This surveillance state dates back way before Obama. The thing is, it was
brought to light during his era and he still approved it along with widened
it.

Point is, don't give trump sole credit for something that's been going on for
50+ years before him. The article acts like there was no surveillance state
before him.

------
andrerm
> Section 215 of the Patriot Act will expire at the end of this year unless
> the Senate votes to re-authorize it.

> "As sure as night follows day, the Senate will wait until very last minute,
> when you all have your Christmas trees up," he said. "I am goign to push
> very hard to see if we can put a stake in this program and kill it once and
> for all."

> But to do that, Wyden said, he needs citizens to write, email and call their
> senators and ask them to not renew Section 215.

Will citizens do something about it? I don't think so but we'll see. I really
hope to be proven wrong.

------
heroprotagonist
The sale of location data, and the utter insecurity of APIs (eg, no
enforcement of consent requirements, simply passing the paper trail obligation
them through several layers of corporate agreement) really aught to be
considered a national security issue at this point.

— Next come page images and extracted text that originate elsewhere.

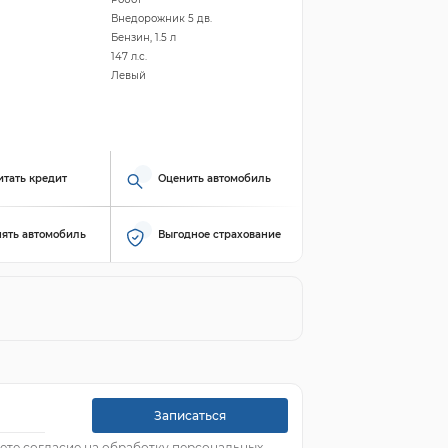
Внедорожник 5 дв.
Бензин, 1.5 л
147 л.с.
Левый
итать кредит
Оценить автомобиль
ять автомобиль
Выгодное страхование
Записаться
ете согласие на обработку персональных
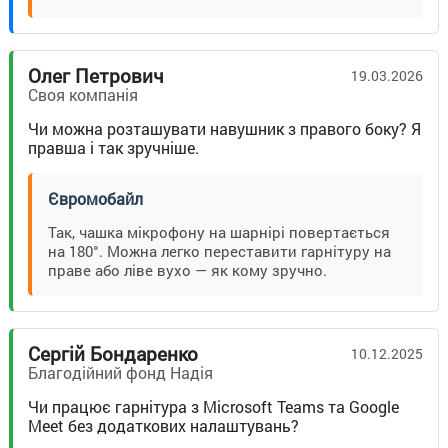
Олег Петрович
19.03.2026
Своя компанія
Чи можна розташувати навушник з правого боку? Я
правша і так зручніше.
Євромобайл
Так, чашка мікрофону на шарнірі повертається
на 180°. Можна легко переставити гарнітуру на
праве або ліве вухо — як кому зручно.
Сергій Бондаренко
10.12.2025
Благодійний фонд Надія
Чи працює гарнітура з Microsoft Teams та Google
Meet без додаткових налаштувань?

With enough money, an organization can monitor the movements of political
opponents. Not just the politician, but their entire staff. This can fuel
further vectors of attack in turn.

------
equalunique
Obvously this trend isn't unique to Trump, but if politicization is what gets
people to pay attention to privacy issues, then go ahead.

------
captainredbeard
The surveillance state has existed for a long time...

------
moltensodium
The telecom companies have been semi-nationalized since 2001. This isn't new
to Trump. The one company that tried to fight getting completely absorbed into
the national security apparatus (Qwest/Joseph Nacchio) doesn't exist anymore.
They are all part of the state now.